There’s a scene in Nicolas Roeg’s 1976 film, “The Man Who Fell To Earth”, where David Bowie’s character sits watching a bank of TV screens, each tuned to a different station. At the same time he is channel surfing – either because his alien powers allow him to absorb multiple, simultaneous inputs, or because his experience of ennui on Earth leads him to seek more and more stimulus. Obviously a metaphor for the attention economy, long before such a term existed.
At the time in the UK, we only had three TV channels to choose from, so the notion of 12 or more seemed exotic, even other worldly. And of those three channels, only one carried advertising. Much the same situation existed in British radio, with only one or two commercial networks, alongside the dominant BBC. So we had relatively little exposure to adverts, brand sponsorship or paid content in our broadcast media. (Mind you, this was still the era when tobacco companies could plaster their logos all over sporting events…)
For all its limitations, there were several virtues to this model. First, advertising airtime was at a premium (thanks to the broadcast content ratios), and ad spend was concentrated – so adverts really had to grab your attention. (Is it any wonder that so many successful film directors cut their teeth on commercials?) Second, this built-in monopoly often meant bigger TV production budgets, more variety of content and better quality programming on free-to-air networks than we typically see today with the over-reliance on so-called reality TV. Third, with less viewing choice, there was a greater shared experience among audiences – and more communal connection because we could talk about similar things.

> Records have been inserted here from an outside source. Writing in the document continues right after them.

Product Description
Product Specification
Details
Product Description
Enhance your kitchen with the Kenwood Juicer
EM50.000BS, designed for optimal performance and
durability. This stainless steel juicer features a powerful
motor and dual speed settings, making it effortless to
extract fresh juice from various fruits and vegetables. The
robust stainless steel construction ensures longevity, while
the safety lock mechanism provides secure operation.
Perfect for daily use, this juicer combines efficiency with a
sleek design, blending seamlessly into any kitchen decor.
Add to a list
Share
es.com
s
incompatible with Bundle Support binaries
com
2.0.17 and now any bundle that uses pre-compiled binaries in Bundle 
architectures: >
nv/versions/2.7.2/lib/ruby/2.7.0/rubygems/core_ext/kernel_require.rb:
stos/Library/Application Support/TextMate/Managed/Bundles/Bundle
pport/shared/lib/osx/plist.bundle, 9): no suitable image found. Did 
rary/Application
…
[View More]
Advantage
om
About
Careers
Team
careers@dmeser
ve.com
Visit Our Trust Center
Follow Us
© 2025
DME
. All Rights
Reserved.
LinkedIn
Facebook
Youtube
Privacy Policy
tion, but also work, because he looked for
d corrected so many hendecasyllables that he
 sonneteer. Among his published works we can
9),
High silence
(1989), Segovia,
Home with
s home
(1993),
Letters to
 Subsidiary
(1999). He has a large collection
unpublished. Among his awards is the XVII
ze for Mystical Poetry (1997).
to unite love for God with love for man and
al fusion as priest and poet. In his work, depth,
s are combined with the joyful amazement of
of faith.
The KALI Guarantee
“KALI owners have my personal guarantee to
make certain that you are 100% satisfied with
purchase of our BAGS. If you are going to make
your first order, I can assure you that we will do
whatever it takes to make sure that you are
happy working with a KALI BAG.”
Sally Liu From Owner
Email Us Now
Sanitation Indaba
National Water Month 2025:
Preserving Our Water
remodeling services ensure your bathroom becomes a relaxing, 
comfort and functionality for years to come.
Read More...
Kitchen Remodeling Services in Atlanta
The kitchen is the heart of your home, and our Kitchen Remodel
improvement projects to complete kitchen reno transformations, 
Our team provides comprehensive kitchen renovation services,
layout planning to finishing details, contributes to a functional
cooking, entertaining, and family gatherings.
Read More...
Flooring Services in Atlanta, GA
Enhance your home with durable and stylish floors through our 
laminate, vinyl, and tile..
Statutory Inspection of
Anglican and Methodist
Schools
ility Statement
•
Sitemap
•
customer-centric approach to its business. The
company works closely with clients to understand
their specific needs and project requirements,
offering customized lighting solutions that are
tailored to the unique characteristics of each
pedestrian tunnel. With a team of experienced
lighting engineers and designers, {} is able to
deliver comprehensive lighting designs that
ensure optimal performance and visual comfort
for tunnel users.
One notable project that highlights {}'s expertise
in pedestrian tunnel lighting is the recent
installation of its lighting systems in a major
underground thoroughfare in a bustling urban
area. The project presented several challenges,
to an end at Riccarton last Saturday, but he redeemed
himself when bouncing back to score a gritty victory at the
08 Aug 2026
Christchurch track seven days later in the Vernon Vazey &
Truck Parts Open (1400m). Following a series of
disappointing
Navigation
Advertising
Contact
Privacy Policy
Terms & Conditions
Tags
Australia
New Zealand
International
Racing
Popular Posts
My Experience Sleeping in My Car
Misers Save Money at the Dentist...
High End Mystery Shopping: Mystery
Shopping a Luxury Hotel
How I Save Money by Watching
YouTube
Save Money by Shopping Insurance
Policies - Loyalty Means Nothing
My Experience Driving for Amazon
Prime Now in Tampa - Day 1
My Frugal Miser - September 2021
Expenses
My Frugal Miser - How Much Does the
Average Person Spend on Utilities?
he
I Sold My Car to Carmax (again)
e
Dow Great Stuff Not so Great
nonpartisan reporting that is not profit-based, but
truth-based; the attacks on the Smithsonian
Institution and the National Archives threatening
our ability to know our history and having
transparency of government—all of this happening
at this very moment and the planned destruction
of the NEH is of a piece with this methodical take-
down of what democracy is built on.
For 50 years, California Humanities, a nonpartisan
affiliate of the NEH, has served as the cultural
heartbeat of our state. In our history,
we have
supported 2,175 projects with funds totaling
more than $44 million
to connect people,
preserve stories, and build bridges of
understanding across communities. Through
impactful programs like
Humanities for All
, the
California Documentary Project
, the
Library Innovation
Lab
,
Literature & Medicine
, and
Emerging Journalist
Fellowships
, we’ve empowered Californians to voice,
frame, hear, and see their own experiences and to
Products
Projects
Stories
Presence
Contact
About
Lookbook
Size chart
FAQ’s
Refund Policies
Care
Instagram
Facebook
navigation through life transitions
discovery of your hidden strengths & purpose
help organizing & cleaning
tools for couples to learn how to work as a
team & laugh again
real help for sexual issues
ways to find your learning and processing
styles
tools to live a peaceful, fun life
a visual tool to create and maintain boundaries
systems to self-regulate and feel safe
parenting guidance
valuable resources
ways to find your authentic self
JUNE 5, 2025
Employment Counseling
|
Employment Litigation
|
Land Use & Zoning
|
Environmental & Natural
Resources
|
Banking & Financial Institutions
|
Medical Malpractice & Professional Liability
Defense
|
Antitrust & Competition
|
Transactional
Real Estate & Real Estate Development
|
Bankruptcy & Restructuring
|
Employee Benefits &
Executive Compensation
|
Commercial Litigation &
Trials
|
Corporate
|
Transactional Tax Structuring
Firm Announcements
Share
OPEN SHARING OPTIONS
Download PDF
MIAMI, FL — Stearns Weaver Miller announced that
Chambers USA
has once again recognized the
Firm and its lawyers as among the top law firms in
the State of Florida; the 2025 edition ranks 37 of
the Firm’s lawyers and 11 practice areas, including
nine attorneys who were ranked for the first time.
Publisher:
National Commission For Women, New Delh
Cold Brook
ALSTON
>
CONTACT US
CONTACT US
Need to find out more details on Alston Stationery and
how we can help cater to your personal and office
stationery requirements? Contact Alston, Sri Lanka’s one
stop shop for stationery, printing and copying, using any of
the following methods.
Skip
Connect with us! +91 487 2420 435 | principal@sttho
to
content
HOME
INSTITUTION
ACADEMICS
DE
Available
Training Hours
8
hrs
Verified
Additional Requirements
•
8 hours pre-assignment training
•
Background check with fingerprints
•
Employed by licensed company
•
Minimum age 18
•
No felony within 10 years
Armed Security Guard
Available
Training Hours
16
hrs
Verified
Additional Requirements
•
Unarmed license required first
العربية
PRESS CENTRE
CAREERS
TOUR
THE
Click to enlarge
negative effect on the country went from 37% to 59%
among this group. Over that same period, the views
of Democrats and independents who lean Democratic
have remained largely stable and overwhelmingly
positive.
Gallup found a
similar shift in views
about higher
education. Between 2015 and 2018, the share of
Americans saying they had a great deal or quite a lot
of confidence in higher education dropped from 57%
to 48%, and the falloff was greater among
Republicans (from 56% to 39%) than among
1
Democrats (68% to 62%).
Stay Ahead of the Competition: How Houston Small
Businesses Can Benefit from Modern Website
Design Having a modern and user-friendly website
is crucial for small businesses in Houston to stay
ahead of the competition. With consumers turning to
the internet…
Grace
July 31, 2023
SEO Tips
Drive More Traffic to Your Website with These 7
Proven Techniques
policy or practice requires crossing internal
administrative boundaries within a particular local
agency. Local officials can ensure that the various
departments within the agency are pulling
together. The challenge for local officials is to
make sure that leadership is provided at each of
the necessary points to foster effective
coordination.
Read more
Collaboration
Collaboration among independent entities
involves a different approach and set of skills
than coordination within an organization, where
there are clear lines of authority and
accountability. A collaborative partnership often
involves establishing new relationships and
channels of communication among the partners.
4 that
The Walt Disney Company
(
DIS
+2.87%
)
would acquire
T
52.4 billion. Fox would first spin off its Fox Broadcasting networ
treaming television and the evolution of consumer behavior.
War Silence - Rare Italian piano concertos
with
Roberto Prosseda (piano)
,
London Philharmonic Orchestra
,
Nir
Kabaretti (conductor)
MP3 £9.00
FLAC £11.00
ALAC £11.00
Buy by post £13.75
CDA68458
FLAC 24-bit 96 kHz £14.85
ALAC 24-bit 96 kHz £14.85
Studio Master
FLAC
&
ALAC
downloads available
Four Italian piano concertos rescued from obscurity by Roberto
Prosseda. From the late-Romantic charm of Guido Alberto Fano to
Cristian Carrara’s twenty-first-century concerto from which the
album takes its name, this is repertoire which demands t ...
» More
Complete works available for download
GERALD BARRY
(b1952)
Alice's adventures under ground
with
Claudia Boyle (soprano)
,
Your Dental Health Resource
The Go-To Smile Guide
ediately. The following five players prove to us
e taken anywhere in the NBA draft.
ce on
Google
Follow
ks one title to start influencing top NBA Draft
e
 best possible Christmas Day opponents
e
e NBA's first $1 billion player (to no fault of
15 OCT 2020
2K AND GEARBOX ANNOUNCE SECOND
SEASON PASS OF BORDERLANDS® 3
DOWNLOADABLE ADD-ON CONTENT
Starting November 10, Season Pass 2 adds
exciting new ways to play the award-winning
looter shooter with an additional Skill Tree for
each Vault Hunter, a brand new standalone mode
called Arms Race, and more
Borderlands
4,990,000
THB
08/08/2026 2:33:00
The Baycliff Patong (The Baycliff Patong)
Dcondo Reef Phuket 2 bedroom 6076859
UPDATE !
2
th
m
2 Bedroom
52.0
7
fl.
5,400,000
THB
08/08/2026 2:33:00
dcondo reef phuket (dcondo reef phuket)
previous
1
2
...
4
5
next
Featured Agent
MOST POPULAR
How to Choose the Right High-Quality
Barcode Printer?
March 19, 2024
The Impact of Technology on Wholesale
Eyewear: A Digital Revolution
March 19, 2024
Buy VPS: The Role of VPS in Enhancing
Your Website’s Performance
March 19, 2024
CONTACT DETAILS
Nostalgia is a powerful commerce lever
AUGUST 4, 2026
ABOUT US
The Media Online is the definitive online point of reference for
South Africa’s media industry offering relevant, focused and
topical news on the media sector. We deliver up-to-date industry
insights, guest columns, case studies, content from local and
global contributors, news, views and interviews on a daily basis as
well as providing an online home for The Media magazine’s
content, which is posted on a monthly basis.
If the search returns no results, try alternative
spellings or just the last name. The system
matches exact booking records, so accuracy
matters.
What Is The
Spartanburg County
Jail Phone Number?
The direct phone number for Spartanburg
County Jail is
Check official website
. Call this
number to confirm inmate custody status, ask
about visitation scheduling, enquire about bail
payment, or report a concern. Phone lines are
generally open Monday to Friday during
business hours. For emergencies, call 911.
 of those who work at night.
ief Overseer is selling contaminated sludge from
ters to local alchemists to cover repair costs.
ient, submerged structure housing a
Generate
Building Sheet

Then along came cable and satellite networks, bringing more choice (and more advertising), but not necessarily better quality content. In fact, with TV advertising budgets spread more thinly, it’s not surprising that programming suffered. Networks had to compete for our attention, and they funded this by bombarding us with more ads and more paid content. (And this is before we even get to the internet age and time-shift, streaming and multicast platforms…)
Despite the increased viewing choices, broadcasting became narrow-casting – smaller and more fractured viewership, with programming appealing to niche audiences. Meanwhile, in the mid-80s (and soon after the launch of MTV), “Max Headroom” is credited with coining the term “blipvert”, meaning a very, very short (almost subliminal) television commercial. Although designed as a narrative device in the Max Headroom story, the blipvert can be seen as either a test of creativity (how to get your message across in minimal time); or a subversive propaganda technique (nefarious elements trying to sabotage your thinking through subtle suggestion and infiltration).
Which is essentially where we are in the attention economy. Audiences are increasingly disparate, and the battle for eyeballs (and minds) is being fought out across multiple devices, multiple screens, and multiple formats. In our search for more stimulation, and unless we are willing to pay for premium services and/or an ad-free experience, we are having to endure more ads that pop-up during our YouTube viewing, Spotify streaming or internet browsing. As a result, brands are trying to grab our attention, at increasing frequency, and for shorter, yet more rapid and intensive periods. (Even Words With Friends is offering in-game tokens in return for watching sponsored content.)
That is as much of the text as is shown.